Gusev Alexander, Lee S Hong, Trynka Gosia, Finucane Hilary, Vilhjálmsson Bjarni J, Xu Han, Zang Chongzhi, Ripke Stephan, Bulik-Sullivan Brendan, Stahl Eli, Kähler Anna K, Hultman Christina M, Purcell Shaun M, McCarroll Steven A, Daly Mark, Pasaniuc Bogdan, Sullivan Patrick F, Neale Benjamin M, Wray Naomi R, Raychaudhuri Soumya, Price Alkes L
Harvard School of Public Health, Boston, MA 02115, USA.
The University of Queensland, Queensland Brain Institute, Brisbane, QLD 4072, Australia.
Am J Hum Genet. 2014 Nov 6;95(5):535-52. doi: 10.1016/j.ajhg.2014.10.004.

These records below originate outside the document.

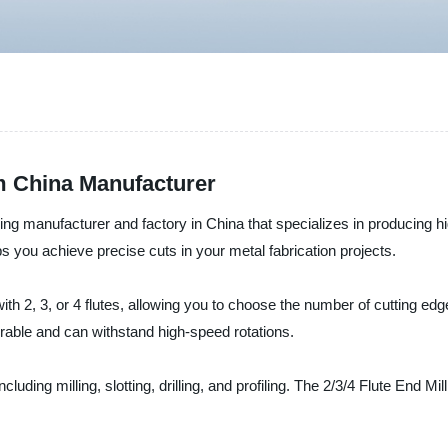
om China Manufacturer
ding manufacturer and factory in China that specializes in producing hi
elps you achieve precise cuts in your metal fabrication projects.
th 2, 3, or 4 flutes, allowing you to choose the number of cutting e
rable and can withstand high-speed rotations.
ncluding milling, slotting, drilling, and profiling. The 2/3/4 Flute End M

Regulatory and coding variants are known to be enriched with associations identified by genome-wide association studies (GWASs) of complex disease, but their contributions to trait heritability are currently unknown. We applied variance-component methods to imputed genotype data for 11 common diseases to partition the heritability explained by genotyped SNPs (hg(2)) across functional categories (while accounting for shared variance due to linkage disequilibrium). Extensive simulations showed that in contrast to current estimates from GWAS summary statistics, the variance-component approach partitions heritability accurately under a wide range of complex-disease architectures. Across the 11 diseases DNaseI hypersensitivity sites (DHSs) from 217 cell types spanned 16% of imputed SNPs (and 24% of genotyped SNPs) but explained an average of 79% (SE = 8%) of hg(2) from imputed SNPs (5.1× enrichment; p = 3.7 × 10(-17)) and 38% (SE = 4%) of hg(2) from genotyped SNPs (1.6× enrichment, p = 1.0 × 10(-4)). Further enrichment was observed at enhancer DHSs and cell-type-specific DHSs. In contrast, coding variants, which span 1% of the genome, explained <10% of hg(2) despite having the highest enrichment. We replicated these findings but found no significant contribution from rare coding variants in independent schizophrenia cohorts genotyped on GWAS and exome chips. Our results highlight the value of analyzing components of heritability to unravel the functional architecture of common disease.
调控变异和编码变异已知在复杂疾病的全基因组关联研究(GWAS)所识别的关联中富集,但它们对性状遗传力的贡献目前尚不清楚。我们将方差成分法应用于11种常见疾病的推算基因型数据,以划分由基因分型单核苷酸多态性(SNP)解释的遗传力(hg(2))在不同功能类别中的情况(同时考虑连锁不平衡导致的共享方差)。广泛的模拟表明,与目前从GWAS汇总统计数据得出的估计值相反,方差成分法在广泛的复杂疾病结构下能准确划分遗传力。在这11种疾病中,来自217种细胞类型的DNaseI超敏位点(DHS)涵盖了16%的推算SNP(以及24%的基因分型SNP),但平均解释了推算SNP中hg(2)的79%(标准误 = 8%)(富集5.1倍;p = 3.7 × 10(-17))以及基因分型SNP中hg(2)的38%(标准误 = 4%)(富集1.6倍,p = 1.0 × 10(-4))。在增强子DHS和细胞类型特异性DHS处观察到进一步的富集。相比之下,占基因组1%的编码变异尽管富集程度最高,但解释的hg(2)不到10%。我们重复了这些发现,但在基于GWAS和外显子芯片进行基因分型的独立精神分裂症队列中,未发现罕见编码变异有显著贡献。我们的结果突出了分析遗传力成分以揭示常见疾病功能结构的价值。